I would be in favour of universal breast feeding, compulsory immunisation, enforced school attendance and access to all preventive medical services. But I would be opposed to mandatory reporting of suspected child abuse as demanded by the ISPCC and others on the basis of several high profile cases.
Mandatory reporting implies mandatory investigation, mandatory adjudication and mandatory decision. Mandatory reporting of suspicions will result in widespread implication of guilt until proven otherwise.
Those in favour of mandatory reporting of suspected child abuse or neglect have a responsibility to define clearly what they mean by (a) suspicion. Does a hearsay suggestion from a neighbour constitute reasonable suspicion? (b) What or who is "at risk"? By definition, for example, a child being reared by actively drug abusing parents is "at risk". Should they all be reported? (c) What is child abuse?
The definition of abuse is arbitrary and subjective. The severe cases (fractures, bruises etc) are relatively easy, but what of smacking, neglect and wilful deprivation? The ISPCC is actively campaigning to abolish physical punishment of children. Should all parents known to smack or strike their children be mandatorily reported?
(d) What constitutes child neglect? Consider two scenarios. I regularly pass travellers in the street begging with their children. Some of them attend my clinic. The behaviour of their parents is, in my opinion, an abuse of children. Should I be obliged to report all of them to the statutory authorities?
A public health nurse has a large number of single deprived parents in her visiting area. Some of them occasionally leave young children unattended when they go out. The nurse rightly warns that this is neglect. Should she statutorily report all such parents on first offence? She would rapidly lose the confidence of these mothers and join the ranks of "them" (i.e., the law etc).
In the ISPCC scenario, do the "health professionals" have a duty to report incidences of suspected abuse while "on duty" or at any time?
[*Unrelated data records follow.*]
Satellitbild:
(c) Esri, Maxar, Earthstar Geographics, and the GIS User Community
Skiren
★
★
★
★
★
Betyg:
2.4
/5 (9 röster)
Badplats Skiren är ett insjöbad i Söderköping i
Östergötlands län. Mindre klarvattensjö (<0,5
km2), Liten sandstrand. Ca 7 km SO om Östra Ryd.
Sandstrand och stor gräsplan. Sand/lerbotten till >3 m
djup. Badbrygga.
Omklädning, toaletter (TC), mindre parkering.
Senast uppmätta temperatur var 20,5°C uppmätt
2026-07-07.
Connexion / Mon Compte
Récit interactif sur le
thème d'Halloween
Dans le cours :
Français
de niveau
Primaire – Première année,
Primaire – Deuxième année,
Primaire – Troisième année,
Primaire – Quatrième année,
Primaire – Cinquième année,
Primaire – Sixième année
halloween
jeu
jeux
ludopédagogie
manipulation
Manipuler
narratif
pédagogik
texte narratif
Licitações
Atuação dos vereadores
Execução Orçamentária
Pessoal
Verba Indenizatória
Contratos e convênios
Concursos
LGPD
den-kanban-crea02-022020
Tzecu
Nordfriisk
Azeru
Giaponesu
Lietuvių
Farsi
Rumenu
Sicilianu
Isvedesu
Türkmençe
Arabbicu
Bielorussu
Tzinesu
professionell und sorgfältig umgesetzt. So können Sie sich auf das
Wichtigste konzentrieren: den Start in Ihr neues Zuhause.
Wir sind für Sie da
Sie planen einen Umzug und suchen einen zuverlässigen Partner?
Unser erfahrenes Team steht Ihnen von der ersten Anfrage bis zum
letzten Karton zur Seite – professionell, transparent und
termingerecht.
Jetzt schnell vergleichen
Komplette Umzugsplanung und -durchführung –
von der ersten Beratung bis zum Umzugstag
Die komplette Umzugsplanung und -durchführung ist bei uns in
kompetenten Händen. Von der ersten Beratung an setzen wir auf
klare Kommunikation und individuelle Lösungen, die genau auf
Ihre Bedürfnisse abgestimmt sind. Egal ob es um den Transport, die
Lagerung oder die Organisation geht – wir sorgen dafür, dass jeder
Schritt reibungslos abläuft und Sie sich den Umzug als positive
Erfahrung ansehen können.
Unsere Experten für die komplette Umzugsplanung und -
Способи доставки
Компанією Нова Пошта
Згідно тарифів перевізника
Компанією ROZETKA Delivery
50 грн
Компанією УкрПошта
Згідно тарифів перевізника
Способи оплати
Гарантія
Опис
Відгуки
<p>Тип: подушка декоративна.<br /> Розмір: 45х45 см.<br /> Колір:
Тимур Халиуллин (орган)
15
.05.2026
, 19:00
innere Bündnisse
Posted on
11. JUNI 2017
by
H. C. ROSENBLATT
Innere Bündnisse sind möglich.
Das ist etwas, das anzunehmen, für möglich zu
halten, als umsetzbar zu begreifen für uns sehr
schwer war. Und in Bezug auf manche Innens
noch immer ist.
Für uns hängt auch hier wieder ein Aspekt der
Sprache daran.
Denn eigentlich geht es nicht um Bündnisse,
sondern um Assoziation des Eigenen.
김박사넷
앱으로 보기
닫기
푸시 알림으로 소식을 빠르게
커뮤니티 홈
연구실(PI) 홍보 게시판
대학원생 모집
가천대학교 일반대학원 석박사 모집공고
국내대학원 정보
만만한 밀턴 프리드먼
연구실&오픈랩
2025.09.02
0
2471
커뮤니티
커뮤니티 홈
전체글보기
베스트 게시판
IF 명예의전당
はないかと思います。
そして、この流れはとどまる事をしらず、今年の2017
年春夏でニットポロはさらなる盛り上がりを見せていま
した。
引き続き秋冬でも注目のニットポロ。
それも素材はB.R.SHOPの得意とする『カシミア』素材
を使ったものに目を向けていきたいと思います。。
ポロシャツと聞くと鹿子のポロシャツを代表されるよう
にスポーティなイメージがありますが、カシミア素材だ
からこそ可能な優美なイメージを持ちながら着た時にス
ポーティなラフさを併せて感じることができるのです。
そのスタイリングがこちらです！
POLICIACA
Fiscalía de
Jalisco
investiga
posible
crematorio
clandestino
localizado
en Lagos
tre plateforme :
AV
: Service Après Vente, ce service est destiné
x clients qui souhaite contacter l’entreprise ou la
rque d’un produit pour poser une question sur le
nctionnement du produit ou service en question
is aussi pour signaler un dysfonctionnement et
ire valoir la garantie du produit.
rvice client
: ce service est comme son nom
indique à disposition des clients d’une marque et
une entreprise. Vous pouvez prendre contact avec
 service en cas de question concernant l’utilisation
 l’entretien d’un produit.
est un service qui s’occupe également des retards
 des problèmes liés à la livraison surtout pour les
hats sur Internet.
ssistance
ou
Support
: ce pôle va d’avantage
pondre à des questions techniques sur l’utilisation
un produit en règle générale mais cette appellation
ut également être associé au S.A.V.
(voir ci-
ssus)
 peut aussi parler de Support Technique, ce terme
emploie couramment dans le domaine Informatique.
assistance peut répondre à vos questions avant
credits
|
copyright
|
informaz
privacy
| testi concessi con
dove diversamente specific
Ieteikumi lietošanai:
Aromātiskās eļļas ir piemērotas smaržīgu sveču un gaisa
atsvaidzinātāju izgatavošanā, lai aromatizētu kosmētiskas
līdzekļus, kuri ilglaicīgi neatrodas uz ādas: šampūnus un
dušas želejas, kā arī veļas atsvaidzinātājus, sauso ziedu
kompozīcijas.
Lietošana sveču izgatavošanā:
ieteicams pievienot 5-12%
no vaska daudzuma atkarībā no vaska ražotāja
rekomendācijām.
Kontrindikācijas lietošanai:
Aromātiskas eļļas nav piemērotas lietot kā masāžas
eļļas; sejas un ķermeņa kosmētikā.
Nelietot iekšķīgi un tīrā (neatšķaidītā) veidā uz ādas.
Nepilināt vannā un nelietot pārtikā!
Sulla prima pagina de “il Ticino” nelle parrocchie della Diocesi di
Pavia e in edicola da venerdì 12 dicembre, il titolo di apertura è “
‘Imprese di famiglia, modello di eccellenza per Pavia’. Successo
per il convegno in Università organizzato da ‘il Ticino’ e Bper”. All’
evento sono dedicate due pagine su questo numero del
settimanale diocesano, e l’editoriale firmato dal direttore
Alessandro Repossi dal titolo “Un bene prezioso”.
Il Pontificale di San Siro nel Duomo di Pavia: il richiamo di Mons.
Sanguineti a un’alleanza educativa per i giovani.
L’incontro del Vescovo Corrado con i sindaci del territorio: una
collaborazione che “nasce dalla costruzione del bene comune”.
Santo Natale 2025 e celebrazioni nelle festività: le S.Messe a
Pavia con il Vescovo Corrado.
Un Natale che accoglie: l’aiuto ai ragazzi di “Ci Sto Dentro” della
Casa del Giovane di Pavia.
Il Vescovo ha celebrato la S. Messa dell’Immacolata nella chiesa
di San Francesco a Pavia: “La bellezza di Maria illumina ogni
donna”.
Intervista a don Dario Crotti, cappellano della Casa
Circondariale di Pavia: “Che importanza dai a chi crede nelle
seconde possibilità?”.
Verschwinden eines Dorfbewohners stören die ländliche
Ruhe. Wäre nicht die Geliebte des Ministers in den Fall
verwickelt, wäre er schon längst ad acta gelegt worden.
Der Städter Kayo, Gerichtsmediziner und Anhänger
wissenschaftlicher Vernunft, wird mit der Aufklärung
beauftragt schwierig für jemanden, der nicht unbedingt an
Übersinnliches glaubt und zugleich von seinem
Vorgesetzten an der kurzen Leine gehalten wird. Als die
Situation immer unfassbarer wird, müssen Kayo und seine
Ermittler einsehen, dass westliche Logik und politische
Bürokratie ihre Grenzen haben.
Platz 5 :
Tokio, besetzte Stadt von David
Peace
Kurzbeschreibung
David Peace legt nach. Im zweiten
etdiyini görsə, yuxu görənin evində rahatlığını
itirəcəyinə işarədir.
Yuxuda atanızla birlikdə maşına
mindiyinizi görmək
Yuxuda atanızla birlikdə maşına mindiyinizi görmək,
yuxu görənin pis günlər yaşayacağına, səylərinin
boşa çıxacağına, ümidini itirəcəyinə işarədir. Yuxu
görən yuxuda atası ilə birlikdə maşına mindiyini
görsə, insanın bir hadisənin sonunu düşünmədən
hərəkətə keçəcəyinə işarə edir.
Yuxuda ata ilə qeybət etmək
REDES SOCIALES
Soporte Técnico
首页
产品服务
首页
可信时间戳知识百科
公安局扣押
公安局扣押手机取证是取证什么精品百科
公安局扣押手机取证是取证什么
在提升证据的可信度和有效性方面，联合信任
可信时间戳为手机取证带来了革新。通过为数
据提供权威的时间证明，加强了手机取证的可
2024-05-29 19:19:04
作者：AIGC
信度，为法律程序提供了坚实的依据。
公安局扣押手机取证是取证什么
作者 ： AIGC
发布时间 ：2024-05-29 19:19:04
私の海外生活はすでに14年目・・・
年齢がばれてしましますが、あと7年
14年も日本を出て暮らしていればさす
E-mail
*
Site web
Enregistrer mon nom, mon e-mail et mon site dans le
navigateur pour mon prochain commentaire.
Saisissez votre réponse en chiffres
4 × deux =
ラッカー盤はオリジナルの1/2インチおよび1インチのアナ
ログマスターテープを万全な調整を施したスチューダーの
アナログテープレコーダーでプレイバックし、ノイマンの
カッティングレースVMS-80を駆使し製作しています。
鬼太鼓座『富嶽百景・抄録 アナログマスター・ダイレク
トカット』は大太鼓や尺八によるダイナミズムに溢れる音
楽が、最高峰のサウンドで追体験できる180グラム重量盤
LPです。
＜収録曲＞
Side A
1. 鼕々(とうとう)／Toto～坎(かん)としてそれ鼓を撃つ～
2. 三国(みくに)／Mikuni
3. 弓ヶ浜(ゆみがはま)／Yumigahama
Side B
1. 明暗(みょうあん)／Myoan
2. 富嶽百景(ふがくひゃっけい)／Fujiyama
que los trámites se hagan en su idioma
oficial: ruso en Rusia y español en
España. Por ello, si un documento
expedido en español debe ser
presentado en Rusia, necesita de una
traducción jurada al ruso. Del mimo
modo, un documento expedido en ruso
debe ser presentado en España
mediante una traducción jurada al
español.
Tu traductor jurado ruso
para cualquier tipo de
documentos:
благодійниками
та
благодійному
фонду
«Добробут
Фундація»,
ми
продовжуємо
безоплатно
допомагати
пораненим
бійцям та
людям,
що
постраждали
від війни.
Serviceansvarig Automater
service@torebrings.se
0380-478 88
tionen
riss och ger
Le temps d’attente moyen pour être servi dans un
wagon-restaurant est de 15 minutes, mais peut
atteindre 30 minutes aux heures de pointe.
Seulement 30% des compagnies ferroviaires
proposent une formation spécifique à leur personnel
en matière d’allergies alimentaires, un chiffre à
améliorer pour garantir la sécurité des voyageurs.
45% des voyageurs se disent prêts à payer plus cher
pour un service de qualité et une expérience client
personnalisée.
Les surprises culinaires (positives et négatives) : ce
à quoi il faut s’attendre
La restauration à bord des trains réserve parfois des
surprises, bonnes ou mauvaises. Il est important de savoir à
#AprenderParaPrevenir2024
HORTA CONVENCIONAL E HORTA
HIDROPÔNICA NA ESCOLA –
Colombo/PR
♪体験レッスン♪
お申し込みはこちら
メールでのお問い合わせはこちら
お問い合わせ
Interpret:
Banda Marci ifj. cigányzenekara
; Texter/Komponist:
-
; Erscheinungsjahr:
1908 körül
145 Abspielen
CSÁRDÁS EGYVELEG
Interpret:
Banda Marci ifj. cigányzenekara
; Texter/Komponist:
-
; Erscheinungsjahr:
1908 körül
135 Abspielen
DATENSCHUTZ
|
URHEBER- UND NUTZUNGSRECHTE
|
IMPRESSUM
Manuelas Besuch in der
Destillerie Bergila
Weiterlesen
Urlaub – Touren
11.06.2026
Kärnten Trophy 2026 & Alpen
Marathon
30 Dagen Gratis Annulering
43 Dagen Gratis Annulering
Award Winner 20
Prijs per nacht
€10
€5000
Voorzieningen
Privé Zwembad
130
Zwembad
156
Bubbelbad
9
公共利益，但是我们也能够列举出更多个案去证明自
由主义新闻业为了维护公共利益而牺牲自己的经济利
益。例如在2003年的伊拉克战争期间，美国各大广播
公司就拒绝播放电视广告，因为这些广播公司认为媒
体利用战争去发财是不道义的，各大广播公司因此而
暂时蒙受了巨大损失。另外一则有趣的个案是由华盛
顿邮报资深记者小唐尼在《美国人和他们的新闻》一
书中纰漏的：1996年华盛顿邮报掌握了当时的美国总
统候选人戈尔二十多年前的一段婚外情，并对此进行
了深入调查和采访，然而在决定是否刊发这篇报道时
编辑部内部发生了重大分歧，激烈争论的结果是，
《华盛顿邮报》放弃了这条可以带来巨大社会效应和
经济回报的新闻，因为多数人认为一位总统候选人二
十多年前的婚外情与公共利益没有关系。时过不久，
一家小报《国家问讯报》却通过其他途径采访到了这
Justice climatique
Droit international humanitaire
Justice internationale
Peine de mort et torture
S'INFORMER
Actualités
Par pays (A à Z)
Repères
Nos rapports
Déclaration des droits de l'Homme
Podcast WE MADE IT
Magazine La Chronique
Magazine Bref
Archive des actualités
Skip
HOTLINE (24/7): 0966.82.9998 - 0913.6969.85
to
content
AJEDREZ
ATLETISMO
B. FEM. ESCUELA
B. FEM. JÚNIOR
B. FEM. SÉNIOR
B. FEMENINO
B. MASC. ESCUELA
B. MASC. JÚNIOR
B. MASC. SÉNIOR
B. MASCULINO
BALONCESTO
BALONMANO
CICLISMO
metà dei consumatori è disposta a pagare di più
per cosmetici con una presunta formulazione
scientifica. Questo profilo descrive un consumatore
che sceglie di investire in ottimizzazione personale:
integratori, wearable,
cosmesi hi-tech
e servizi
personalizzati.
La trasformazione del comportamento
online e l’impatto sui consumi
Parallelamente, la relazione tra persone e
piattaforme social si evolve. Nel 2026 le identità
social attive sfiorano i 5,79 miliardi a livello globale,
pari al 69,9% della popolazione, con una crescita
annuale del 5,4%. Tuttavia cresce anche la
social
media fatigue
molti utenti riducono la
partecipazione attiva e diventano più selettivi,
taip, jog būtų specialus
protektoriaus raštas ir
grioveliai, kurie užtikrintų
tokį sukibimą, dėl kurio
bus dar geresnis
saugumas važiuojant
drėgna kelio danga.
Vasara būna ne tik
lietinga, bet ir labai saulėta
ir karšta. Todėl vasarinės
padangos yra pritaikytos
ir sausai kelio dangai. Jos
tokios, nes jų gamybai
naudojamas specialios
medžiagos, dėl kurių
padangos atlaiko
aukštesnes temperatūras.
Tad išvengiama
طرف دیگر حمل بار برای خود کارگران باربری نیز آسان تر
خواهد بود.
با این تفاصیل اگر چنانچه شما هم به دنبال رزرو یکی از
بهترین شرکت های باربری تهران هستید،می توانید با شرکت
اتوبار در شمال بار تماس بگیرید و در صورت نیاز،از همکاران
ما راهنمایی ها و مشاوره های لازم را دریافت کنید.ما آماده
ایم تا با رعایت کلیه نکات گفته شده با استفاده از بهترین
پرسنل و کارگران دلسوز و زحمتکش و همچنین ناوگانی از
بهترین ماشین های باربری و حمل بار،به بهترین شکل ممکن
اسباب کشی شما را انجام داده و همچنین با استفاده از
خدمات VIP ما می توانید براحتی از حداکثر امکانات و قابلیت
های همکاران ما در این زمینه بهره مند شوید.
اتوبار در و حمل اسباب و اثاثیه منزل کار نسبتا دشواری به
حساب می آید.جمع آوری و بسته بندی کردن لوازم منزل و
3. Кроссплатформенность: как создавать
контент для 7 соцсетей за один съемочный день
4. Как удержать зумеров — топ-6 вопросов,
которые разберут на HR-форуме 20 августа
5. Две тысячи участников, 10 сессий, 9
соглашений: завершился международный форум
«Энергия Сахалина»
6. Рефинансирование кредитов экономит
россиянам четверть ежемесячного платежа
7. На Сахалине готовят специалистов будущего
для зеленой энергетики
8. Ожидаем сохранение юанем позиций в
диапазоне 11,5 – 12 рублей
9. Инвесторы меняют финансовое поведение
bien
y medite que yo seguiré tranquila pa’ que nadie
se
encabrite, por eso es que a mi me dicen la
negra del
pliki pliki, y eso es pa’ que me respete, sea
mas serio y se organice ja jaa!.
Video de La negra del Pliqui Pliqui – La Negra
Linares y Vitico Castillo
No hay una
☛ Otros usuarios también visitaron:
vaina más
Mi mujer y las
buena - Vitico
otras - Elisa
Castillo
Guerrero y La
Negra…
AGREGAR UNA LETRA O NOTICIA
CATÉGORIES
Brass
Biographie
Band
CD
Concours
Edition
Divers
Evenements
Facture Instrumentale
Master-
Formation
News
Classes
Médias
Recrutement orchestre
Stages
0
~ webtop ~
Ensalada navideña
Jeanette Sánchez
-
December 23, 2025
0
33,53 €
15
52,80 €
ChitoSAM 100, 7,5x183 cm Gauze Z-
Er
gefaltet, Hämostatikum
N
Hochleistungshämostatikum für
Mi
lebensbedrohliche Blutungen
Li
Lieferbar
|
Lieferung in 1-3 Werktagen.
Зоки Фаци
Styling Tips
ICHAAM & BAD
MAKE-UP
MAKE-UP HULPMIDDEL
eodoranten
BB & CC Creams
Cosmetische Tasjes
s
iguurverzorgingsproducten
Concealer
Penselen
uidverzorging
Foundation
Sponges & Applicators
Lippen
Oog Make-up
A family doctor in a rural area may never be off duty, and his contacts with his patients will be professional, social and casual.
How could he/she retain the confidence of that community if he/she had to (in the words of Cian O Tighernaigh) "report all suspicions or knowledge that a child has been abused or neglected, is being abused or neglected, or may be at risk of abuse or neglect directly to the statutory authorities" (Irish Doctor, 1996).
The sad truth of Ireland 1996 is that many children are reared in situations that render them "at risk" of abuse or neglect. Children of alcoholics, of drug addicts, of mothers who have had multiple parenting partners, of single teenage parents, for example, are all at increased statistical, and in some cases real, risk of abuse. Should they all be reported?
MANDATORY reporting carries with it the reality of false allegation. Kieran McGrath (editor of Irish Social Worker) recently stated that three quarters of mandatorily reported cases of abuse in Australia turned out to be unsubstantiated.
False allegations of abuse are to families harmful, painful and protracted. They are especially hurtful in small, rural communities where, despite apparent confidentiality, rumours or suspicion of abuse can spread rapidly through the community.
One of the earlier myths promulgated about child abuse is that children never lie. Children may not lie, but they are very capable of repeating lies fed to them by one or other parent, in disputed marital breakdowns.
It is very difficult, if not impossible, for a doctor or nurse to retain a continuing professional relationship with a family they have wrongly accused of child abuse. Will the law really protect professionals who make a wrong but well intentioned allegation?
There are numerous medical pitfalls in child abuse. I cite two. A five year old boy is brought to hospital with multiple "suspicious" bruises. Ten days after presentation - an unusual bruising disorder is diagnosed. A mandatory obligation to report suspicions on day one would have been very unhelpful.
Another example. A six month old baby is brought to hospital with seizures. A brain scan reveals a haemorrhage into the brain. The appearances are consistent with the "shaken baby syndrome" (a known type of child abuse injury). On questioning, the parents say the child stopped breathing and that they vigorously shook him. An obligation to report the suspicion could be devastating to parents.
Mandatory reporting will employ battalions of social workers, demand caseloads of data collection, involve gardai in numerous domestic squabbles and require counsellors galore to calm the falsely accused. Will it protect children and prevent cases of child abuse? Probably, but at what cost?
The ISPCC's campaign is well intentioned but poorly thought out. If mandatory reporting were introduced, professionals would probably report every little thing if only to protect themselves, not children.
One of my children, when younger, was heard one day shouting out of his bedroom window: "Don't hit me, don't hit me." Should I have been reported?